In the material below, find each line with the string "Contributo" and copy it.

□ □ □

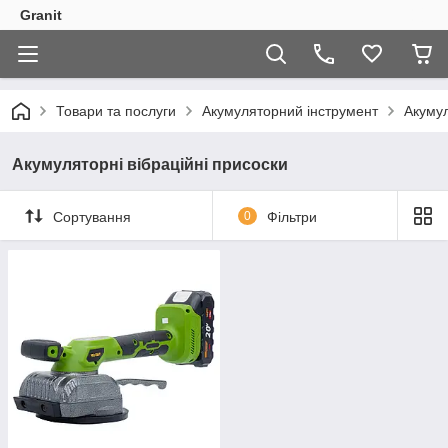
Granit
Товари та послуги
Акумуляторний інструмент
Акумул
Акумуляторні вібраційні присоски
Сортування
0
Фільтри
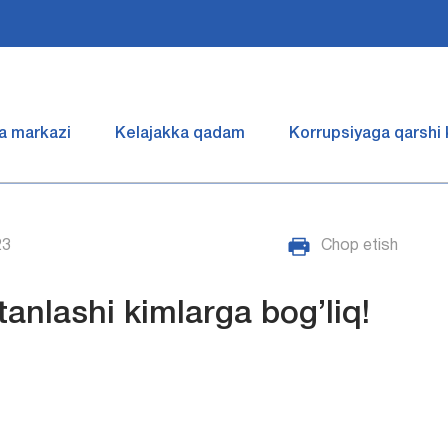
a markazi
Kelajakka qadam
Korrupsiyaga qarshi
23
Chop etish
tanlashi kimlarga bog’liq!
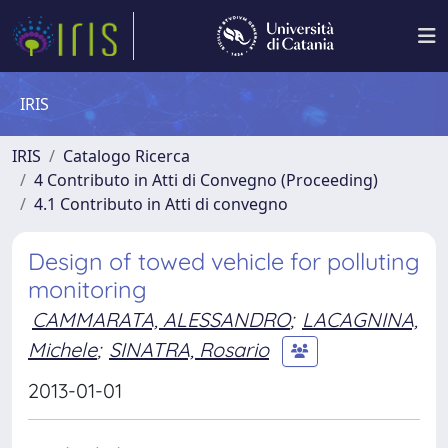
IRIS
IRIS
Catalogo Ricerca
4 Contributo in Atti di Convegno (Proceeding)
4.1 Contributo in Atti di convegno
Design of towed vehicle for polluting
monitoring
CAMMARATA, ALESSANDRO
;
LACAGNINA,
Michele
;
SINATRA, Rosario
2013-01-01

□ □ □

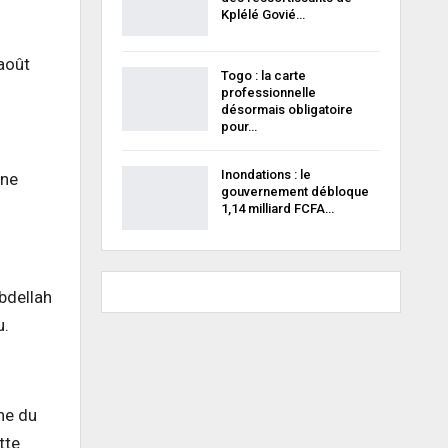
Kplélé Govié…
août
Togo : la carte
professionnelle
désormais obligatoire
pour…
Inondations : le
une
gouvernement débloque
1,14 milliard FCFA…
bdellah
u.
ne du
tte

□ □ □

◆ **REPLY**:
4 Contributo in Atti di Convegno (Proceeding)
4.1 Contributo in Atti di convegno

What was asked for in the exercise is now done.